A months-long campaign to win World War II was temporarily paused in early December 1944 when heavy rains prevented Gen. George S. Patton’s men in the United States 3rd Army from receiving much-needed air supplies. They were cold, stuck and in desperate need of supplies.
At the footstep of Germany, on Dec. 8, 1944, Gen. Patton turned to God for help — something not one of the other four American commanders in the European theater had done.
Patton, who believed he had a close and personal relationship with God his whole life, asked Chaplain James H. O’Neill if he knew of a “good prayer for the weather,” according to military historian and Patton expert Kevin M. Hymel, as reported by Los Angeles Times.

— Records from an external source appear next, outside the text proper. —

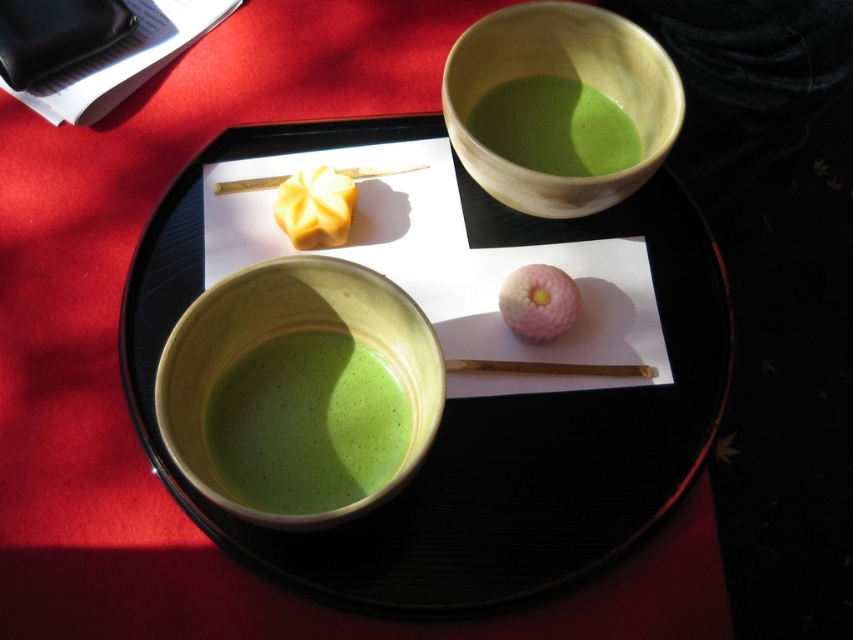 Between wooden chopstick at center and wooden chopstick at upper center, which one has more height?

Standing taller between the two is wooden chopstick at upper center.

Measure the distance from wooden chopstick at center to wooden chopstick at upper center.

wooden chopstick at center is 11.36 inches away from wooden chopstick at upper center.

Where is `wooden chopstick at center`? This screenshot has width=853, height=640. wooden chopstick at center is located at coordinates (547, 368).

You are a GUI agent. You are given a task and a screenshot of the screen. Output one action in this format:
    pyautogui.click(x=<x>, y=<y>)
    Task: Click on the wooden chopstick at center
    This screenshot has width=853, height=640.
    Given the screenshot: What is the action you would take?
    pyautogui.click(x=547, y=368)

Is yellow creamy pastry at upper left below pink fluffy donut at center?

Incorrect, yellow creamy pastry at upper left is not positioned below pink fluffy donut at center.

Between point (321, 236) and point (563, 317), which one is positioned in front?

Point (563, 317) is in front.

Is point (347, 186) positioned before point (526, 289)?

No, (347, 186) is further to viewer.

Identify the location of yellow creamy pastry at upper left. The width and height of the screenshot is (853, 640). (315, 208).

Between point (349, 339) and point (558, 321), which one is positioned in front?

Point (558, 321) is more forward.

Which of these two, green matte soup at center or pink fluffy donut at center, stands taller?

green matte soup at center

Is point (376, 445) closer to viewer compared to point (538, 314)?

Yes, it is.

At what (x,y) coordinates should I click in order to perform the action: click on green matte soup at center. Please return your answer as a coordinate pair (x, y). The height and width of the screenshot is (640, 853). Looking at the image, I should click on (306, 422). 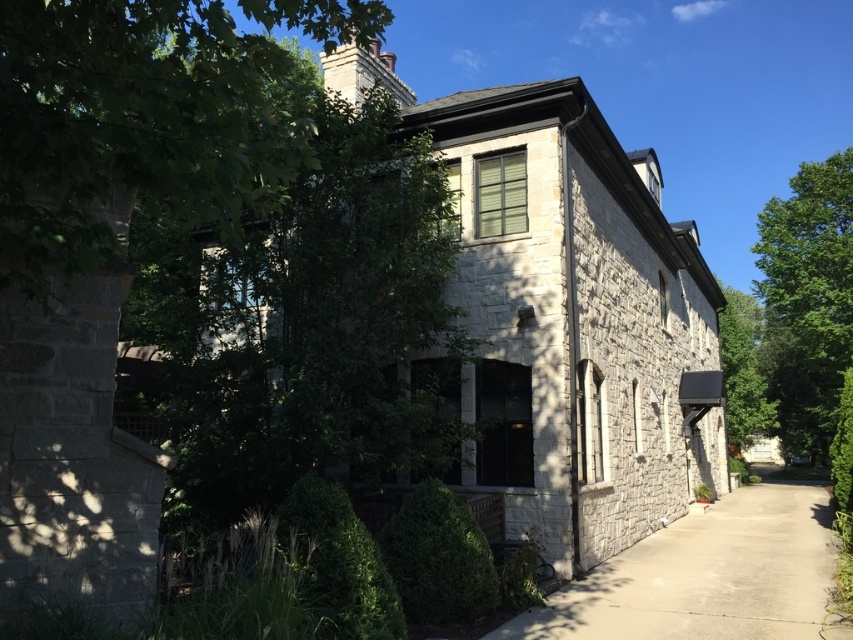 Between green leafy tree at left and concrete at lower right, which one is positioned lower?

concrete at lower right is lower down.

This screenshot has height=640, width=853. Identify the location of green leafy tree at left. (144, 116).

The image size is (853, 640). In order to click on green leafy tree at left in this screenshot , I will do `click(144, 116)`.

Does concrete at lower right have a greater width compared to green leafy tree at right?

No, concrete at lower right is not wider than green leafy tree at right.

Is concrete at lower right smaller than green leafy tree at right?

Indeed, concrete at lower right has a smaller size compared to green leafy tree at right.

Which is behind, point (796, 628) or point (764, 257)?

The point (764, 257) is more distant.

Where is `concrete at lower right`? Image resolution: width=853 pixels, height=640 pixels. concrete at lower right is located at coordinates (705, 577).

Consider the image. Who is more distant from viewer, (76,163) or (779,400)?

The point (779,400) is behind.

This screenshot has height=640, width=853. What do you see at coordinates (144, 116) in the screenshot?
I see `green leafy tree at left` at bounding box center [144, 116].

The image size is (853, 640). I want to click on green leafy tree at left, so click(x=144, y=116). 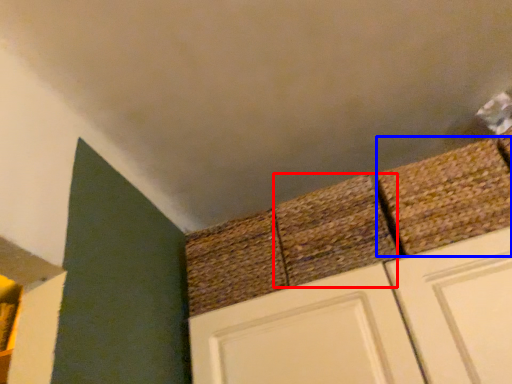 Question: Which object appears closest to the camera in this image, brick (highlighted by a red box) or brick (highlighted by a blue box)?

Choices:
 (A) brick
 (B) brick

Answer: (B) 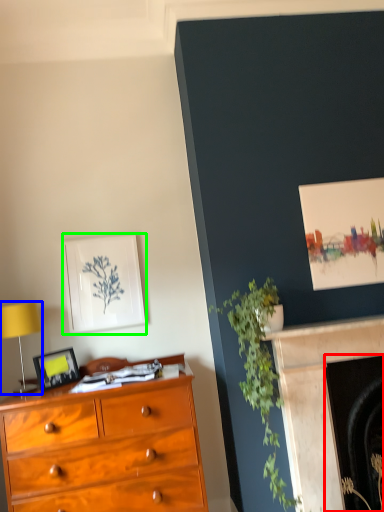 Question: Which object is the closest to the fireplace (highlighted by a red box)? Choose among these: table lamp (highlighted by a blue box) or picture frame (highlighted by a green box).

Choices:
 (A) table lamp
 (B) picture frame

Answer: (B) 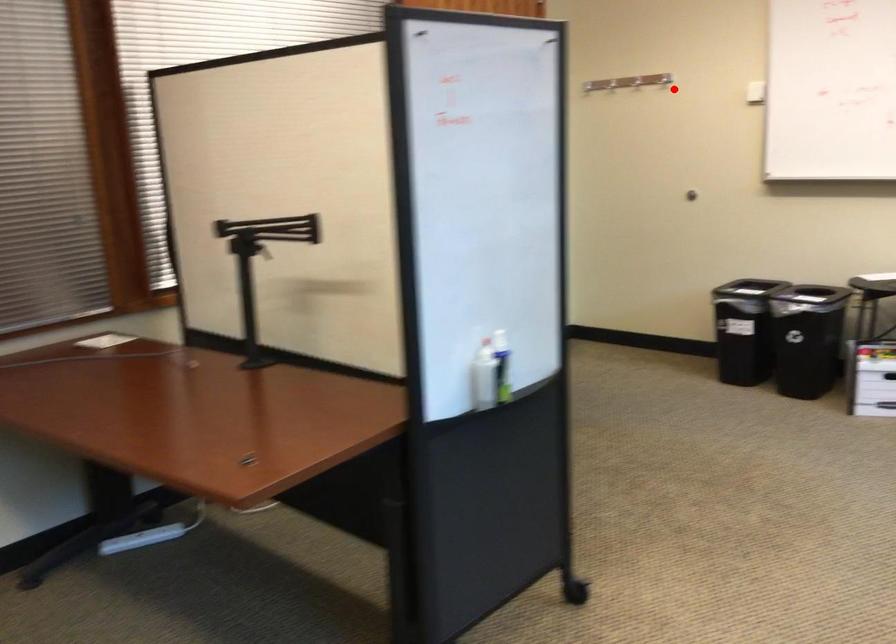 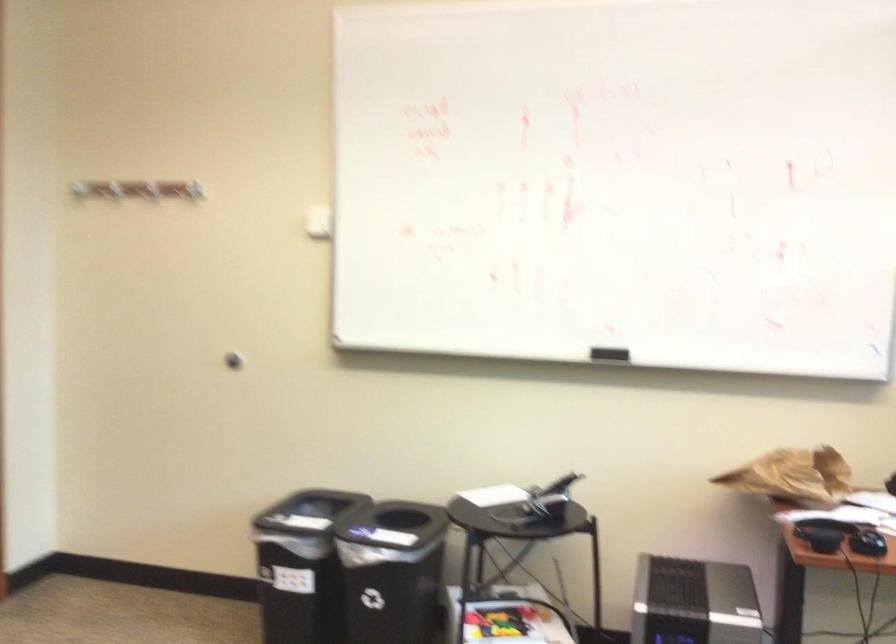 Question: A red point is marked in image1. In image2, is the corresponding 3D point closer to the camera or farther? Reply with the corresponding letter.

Choices:
 (A) The corresponding 3D point is closer.
 (B) The corresponding 3D point is farther.

Answer: (A) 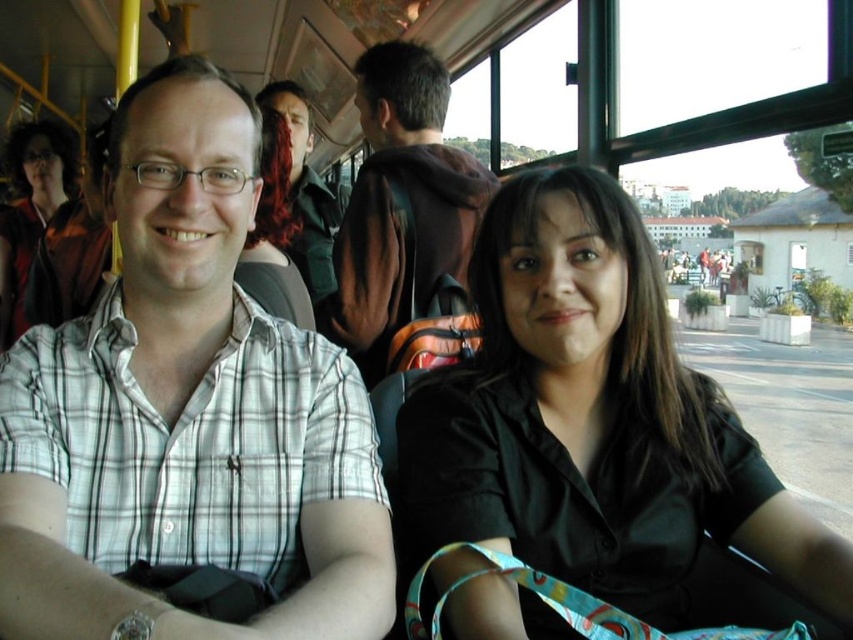 Question: Which point appears farthest from the camera in this image?

Choices:
 (A) (297, 168)
 (B) (337, 481)
 (C) (28, 202)

Answer: (C)

Question: Which object is farther from the camera taking this photo?

Choices:
 (A) green military vest at center
 (B) matte black jacket at upper left
 (C) black matte shirt at center

Answer: (B)

Question: Is white checkered shirt at center smaller than green military vest at center?

Choices:
 (A) no
 (B) yes

Answer: (B)

Question: From the image, what is the correct spatial relationship of white checkered shirt at center in relation to black matte shirt at center?

Choices:
 (A) below
 (B) above

Answer: (B)

Question: Which point is farther to the camera?

Choices:
 (A) black matte shirt at center
 (B) white checkered shirt at center
 (C) brown suede jacket at center
 (D) matte black jacket at upper left

Answer: (D)

Question: Is black matte shirt at center in front of matte black jacket at upper left?

Choices:
 (A) no
 (B) yes

Answer: (B) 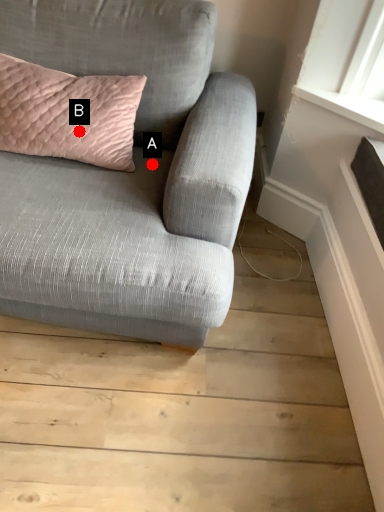 Question: Two points are circled on the image, labeled by A and B beside each circle. Which point is closer to the camera?

Choices:
 (A) A is closer
 (B) B is closer

Answer: (B) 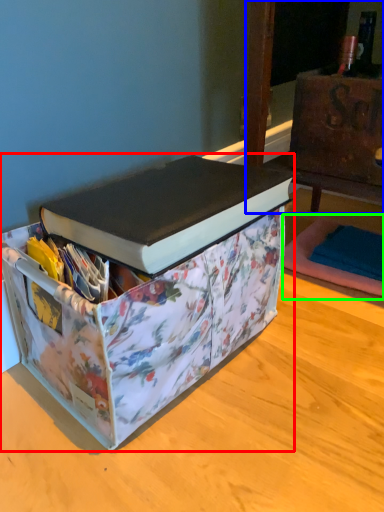 Question: Which is farther away from box (highlighted by a red box)? furniture (highlighted by a blue box) or yoga mat (highlighted by a green box)?

Choices:
 (A) furniture
 (B) yoga mat

Answer: (B) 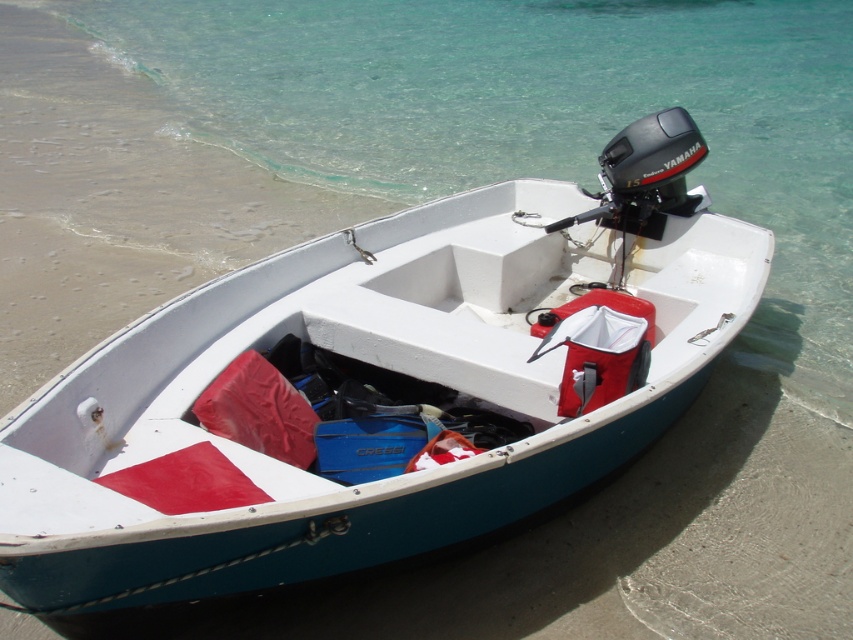 Is white matte boat at center to the right of clear water at lower center from the viewer's perspective?

Incorrect, white matte boat at center is not on the right side of clear water at lower center.

The image size is (853, 640). What do you see at coordinates (376, 388) in the screenshot? I see `white matte boat at center` at bounding box center [376, 388].

Image resolution: width=853 pixels, height=640 pixels. In order to click on white matte boat at center in this screenshot , I will do `click(376, 388)`. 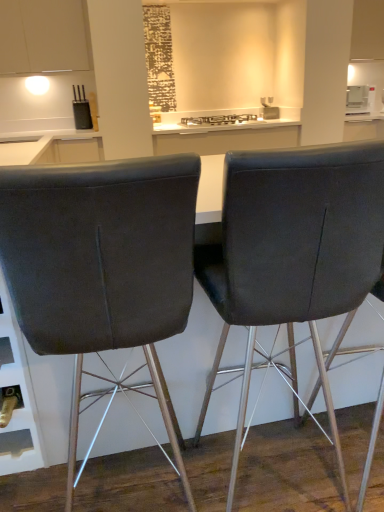 Where is `metallic silver gas stove at center`? The height and width of the screenshot is (512, 384). metallic silver gas stove at center is located at coordinates (219, 120).

I want to click on matte black chair at center, placed as the 2th chair when sorted from left to right, so click(294, 253).

How much space does dark gray fabric chair at center, which is the 1th chair in left-to-right order, occupy horizontally?

dark gray fabric chair at center, which is the 1th chair in left-to-right order, is 21.12 inches wide.

The height and width of the screenshot is (512, 384). I want to click on metallic silver gas stove at center, so click(219, 120).

Is white glossy microwave at upper right inside the boundaries of matte black chair at center, the 1th chair from the right, or outside?

white glossy microwave at upper right lies outside matte black chair at center, the 1th chair from the right.

From the picture: Can you confirm if white glossy microwave at upper right is smaller than matte black chair at center, the 1th chair from the right?

Yes.

Is white glossy microwave at upper right at the left side of matte black chair at center, placed as the 2th chair when sorted from left to right?

In fact, white glossy microwave at upper right is to the right of matte black chair at center, placed as the 2th chair when sorted from left to right.

Considering the relative sizes of white glossy microwave at upper right and metallic silver gas stove at center in the image provided, is white glossy microwave at upper right thinner than metallic silver gas stove at center?

Correct, the width of white glossy microwave at upper right is less than that of metallic silver gas stove at center.

Does white glossy microwave at upper right have a lesser height compared to metallic silver gas stove at center?

No.

Is white glossy microwave at upper right facing towards metallic silver gas stove at center?

No, white glossy microwave at upper right is not oriented towards metallic silver gas stove at center.

Identify the location of appliance above the metallic silver gas stove at center (from the image's perspective). The height and width of the screenshot is (512, 384). (360, 99).

Is dark gray fabric chair at center, which is counted as the 2th chair, starting from the right, oriented towards white glossy microwave at upper right?

No, dark gray fabric chair at center, which is counted as the 2th chair, starting from the right, is not oriented towards white glossy microwave at upper right.

From the image's perspective, between dark gray fabric chair at center, which is counted as the 2th chair, starting from the right, and white glossy microwave at upper right, who is located below?

From the image's view, dark gray fabric chair at center, which is counted as the 2th chair, starting from the right, is below.

From a real-world perspective, which object rests below the other?

In real-world perspective, dark gray fabric chair at center, which is the 1th chair in left-to-right order, is lower.

Considering the sizes of dark gray fabric chair at center, which is counted as the 2th chair, starting from the right, and white glossy microwave at upper right in the image, is dark gray fabric chair at center, which is counted as the 2th chair, starting from the right, wider or thinner than white glossy microwave at upper right?

In the image, dark gray fabric chair at center, which is counted as the 2th chair, starting from the right, appears to be wider than white glossy microwave at upper right.

Is matte black chair at center, placed as the 2th chair when sorted from left to right, behind metallic silver gas stove at center?

No, it is not.

Which is nearer, (382, 161) or (212, 116)?

The point (382, 161) is in front.

Is matte black chair at center, placed as the 2th chair when sorted from left to right, positioned far away from metallic silver gas stove at center?

Yes.

Considering the sizes of objects matte black chair at center, the 1th chair from the right, and metallic silver gas stove at center in the image provided, who is smaller, matte black chair at center, the 1th chair from the right, or metallic silver gas stove at center?

metallic silver gas stove at center is smaller.

Is white glossy microwave at upper right behind white matte cabinet at upper left?

Yes.

From the image's perspective, is white glossy microwave at upper right located beneath white matte cabinet at upper left?

Yes, from the image's perspective, white glossy microwave at upper right is beneath white matte cabinet at upper left.

Are white glossy microwave at upper right and white matte cabinet at upper left far apart?

white glossy microwave at upper right is positioned a significant distance from white matte cabinet at upper left.

From the image's perspective, is white matte cabinet at upper left over matte black chair at center, placed as the 2th chair when sorted from left to right?

Indeed, from the image's perspective, white matte cabinet at upper left is shown above matte black chair at center, placed as the 2th chair when sorted from left to right.

Can you confirm if white matte cabinet at upper left is thinner than matte black chair at center, the 1th chair from the right?

Yes.

Is white matte cabinet at upper left touching matte black chair at center, placed as the 2th chair when sorted from left to right?

No, white matte cabinet at upper left is not in contact with matte black chair at center, placed as the 2th chair when sorted from left to right.

Is white matte cabinet at upper left oriented away from matte black chair at center, the 1th chair from the right?

No.

Could you tell me if metallic silver gas stove at center is facing white glossy microwave at upper right?

No, metallic silver gas stove at center is not oriented towards white glossy microwave at upper right.

Does metallic silver gas stove at center contain white glossy microwave at upper right?

That's incorrect, white glossy microwave at upper right is not inside metallic silver gas stove at center.

From the picture: Does metallic silver gas stove at center touch white glossy microwave at upper right?

No, metallic silver gas stove at center is not with white glossy microwave at upper right.

Considering the sizes of objects metallic silver gas stove at center and white glossy microwave at upper right in the image provided, who is shorter, metallic silver gas stove at center or white glossy microwave at upper right?

metallic silver gas stove at center.

Starting from the white glossy microwave at upper right, which chair is the 1st one in front? Please provide its 2D coordinates.

[(294, 253)]

Where is `gas stove located on the left of white glossy microwave at upper right`? gas stove located on the left of white glossy microwave at upper right is located at coordinates (219, 120).

When comparing their distances from matte black chair at center, the 1th chair from the right, does white glossy microwave at upper right or white matte cabinet at upper left seem further?

The object further to matte black chair at center, the 1th chair from the right, is white glossy microwave at upper right.

Which object lies nearer to the anchor point matte black chair at center, placed as the 2th chair when sorted from left to right, metallic silver gas stove at center or white matte cabinet at upper left?

metallic silver gas stove at center is closer to matte black chair at center, placed as the 2th chair when sorted from left to right.

Estimate the real-world distances between objects in this image. Which object is further from metallic silver gas stove at center, matte black chair at center, placed as the 2th chair when sorted from left to right, or white glossy microwave at upper right?

The object further to metallic silver gas stove at center is matte black chair at center, placed as the 2th chair when sorted from left to right.

Looking at the image, which one is located further to metallic silver gas stove at center, white glossy microwave at upper right or matte black chair at center, the 1th chair from the right?

The object further to metallic silver gas stove at center is matte black chair at center, the 1th chair from the right.

From the image, which object appears to be farther from white glossy microwave at upper right, metallic silver gas stove at center or white matte cabinet at upper left?

white matte cabinet at upper left.

From the picture: Which object lies further to the anchor point metallic silver gas stove at center, white glossy microwave at upper right or dark gray fabric chair at center, which is counted as the 2th chair, starting from the right?

dark gray fabric chair at center, which is counted as the 2th chair, starting from the right, is positioned further to the anchor metallic silver gas stove at center.

Which object lies further to the anchor point metallic silver gas stove at center, dark gray fabric chair at center, which is counted as the 2th chair, starting from the right, or white glossy microwave at upper right?

Based on the image, dark gray fabric chair at center, which is counted as the 2th chair, starting from the right, appears to be further to metallic silver gas stove at center.

When comparing their distances from dark gray fabric chair at center, which is the 1th chair in left-to-right order, does matte black chair at center, placed as the 2th chair when sorted from left to right, or white glossy microwave at upper right seem further?

white glossy microwave at upper right.

At what (x,y) coordinates should I click in order to perform the action: click on cabinetry between matte black chair at center, the 1th chair from the right, and white glossy microwave at upper right in the front-back direction. Please return your answer as a coordinate pair (x, y). Looking at the image, I should click on (42, 36).

At what (x,y) coordinates should I click in order to perform the action: click on cabinetry located between dark gray fabric chair at center, which is the 1th chair in left-to-right order, and white glossy microwave at upper right in the depth direction. Please return your answer as a coordinate pair (x, y). Image resolution: width=384 pixels, height=512 pixels. Looking at the image, I should click on (42, 36).

You are a GUI agent. You are given a task and a screenshot of the screen. Output one action in this format:
    pyautogui.click(x=<x>, y=<y>)
    Task: Click on the cabinetry between dark gray fabric chair at center, which is counted as the 2th chair, starting from the right, and metallic silver gas stove at center, along the z-axis
    
    Given the screenshot: What is the action you would take?
    pyautogui.click(x=42, y=36)

In order to click on cabinetry between matte black chair at center, the 1th chair from the right, and metallic silver gas stove at center, along the z-axis in this screenshot , I will do `click(42, 36)`. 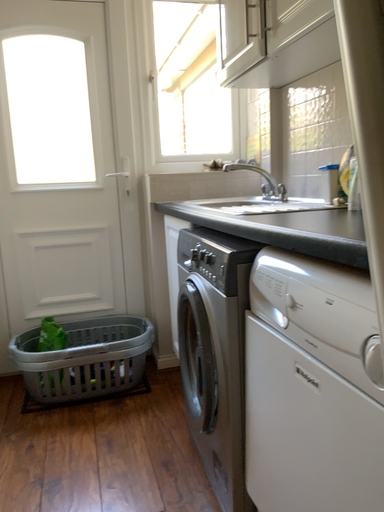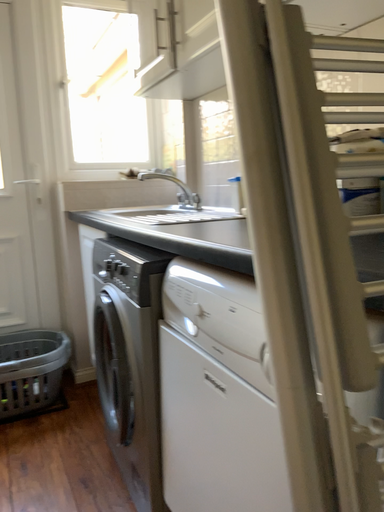 Question: Which way did the camera rotate in the video?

O’Neill came up with this prayer:
“Almighty and most merciful Father we humbly beseech Thee, of Thy great goodness, to restrain these immoderate rains with which we have to contend. Grant us fair weather for battle. Graciously hearken to us as soldiers who call upon Thee that armed with Thy power, we may advance from victory to victory, crush the oppression and wickedness of our enemies, and establish Thy justice among men and nations.
He typed the prayer on one side of an index card. On the other was a Christmas greeting from Gen. Patton, who then ordered 250,000 copies for every man in the 3rd Army.
The Christmas greeting from Gen. Patton, who was the son of devout Episcopalians, said:
“To each officer and soldier in the Third United States Army I wish a Merry Christmas. I have full confidence in your courage, devotion to duty, and skill in battle. We march in our might to complete victory. May God’s blessing rest upon each of you this Christmas Day.”
Despite the uniqueness and unprecedented scale of Gen. Patton’s prayer, it was answered. The weather miraculously cleared and Patton was able to get his troops moving again just before it began to snow. On December 26, 1944, he broke through the German defenses and relieved Bastogne.
O’Neill praised Gen. Patton’s leadership and faith, saying, “He had all the traits of military leadership, fortified by genuine trust in God, intense love of country, and high faith In the American soldier. He had no use for half-measures.”
The famous miracle was so elemental in turning the tide of the battle that it was depicted in the 1970 movie “Patton,” wherein George C. Scott portrays the iconic historical figure.
Patton had a lot of success in World War II, but it was his effort at Bastogne, Hymel said, that Patton considered his “most brilliant operation and outstanding achievement of the war.”